Owing to the complexity of cancer pathogenesis, several different theories have been postulated in past few years to relate these mediators with cancer initiation and progression. However, the certainty regarding the extent of involvement of these suggested disease mechanisms may incite another discussion that does not come under the scope of this article. For instance, a relatively higher prevalence of malignancies such as the breast, colon, pancreas, and prostate in obese population is already established. Nonetheless, all obese people do not suffer from these cancers in their entire lifespan despite of the fact that their cells are exposed to a microenvironment rich in obesity mediators. We hereby describe the suggested involvement of these mediators with malignancies in a concise manner.

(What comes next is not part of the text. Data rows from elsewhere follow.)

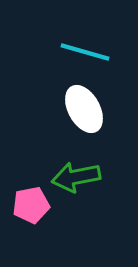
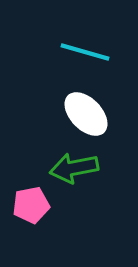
white ellipse: moved 2 px right, 5 px down; rotated 15 degrees counterclockwise
green arrow: moved 2 px left, 9 px up
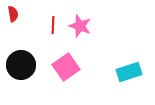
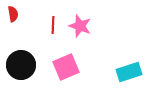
pink square: rotated 12 degrees clockwise
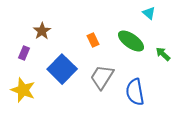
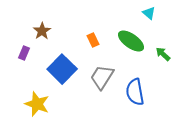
yellow star: moved 14 px right, 14 px down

Leptin is a peptide adipokine that plays a significant physiological role in controlling the total mass of adipose tissue to maintain homeostasis. Its physiological significance can be judged by the fact that the genetic silencing of leptin or its receptor have resulted into serious pathological defects such as metabolic derangements, infertility, immune deficiencies and diabetes in knockout mice [32]. Moreover, it affects several cell populations under physiological conditions, including the immune cells, neurons, pancreatic β cells, adipocytes and endothelial cells that suggests a broader physiological role of leptin compared with other adipokines. Once released from the adipocytes, leptin elicits its hunger-suppressing effects by inhibiting neuropeptide Y and anandamine via activating its receptors in the lateral hypothalamus. Under the normal physiological conditions, it regulates proliferation [33], invasion [34] and the absorptive properties [35] of colon cells. Owing to its higher serum concentration in obesity, leptin is one of the most studied adipokines in the progression and metastasis of breast cancer. Higher leptin levels are frequently reported in breast, colon and pancreatic cancers [36,37]. Leptin levels are also correlated with different breast cancer types. For instance, its levels were found higher in patients with ductal carcinoma in situ as compared to the invasive breast cancer patients where adiponectin was significantly higher than leptin [38]. Although a previous study claimed either no or even a negative correlation between the serum leptin levels and pre-menopausal breast cancer incidence [39,40], the interrelationship between leptin serum levels and breast cancer risk in post-menopausal women is well-established. In addition to the adipose, leptin is also synthesized and released in significantly higher concentrations from glioblastoma cells that majorly accounts for the morbidities associated with glioblastoma [41]. It elicits its biological function through the leptin receptor B (ObRB) via activating PI3K, JAK2/STAT3 and ERK1/2 signaling. The recent evidence not only supports the possible role of leptin in the initiation of cancer, but it has also been confirmed to promote the invasion and metastasis of cancer cells by activating EMT, inhibiting immune checkpoints and bolstering angiogenesis.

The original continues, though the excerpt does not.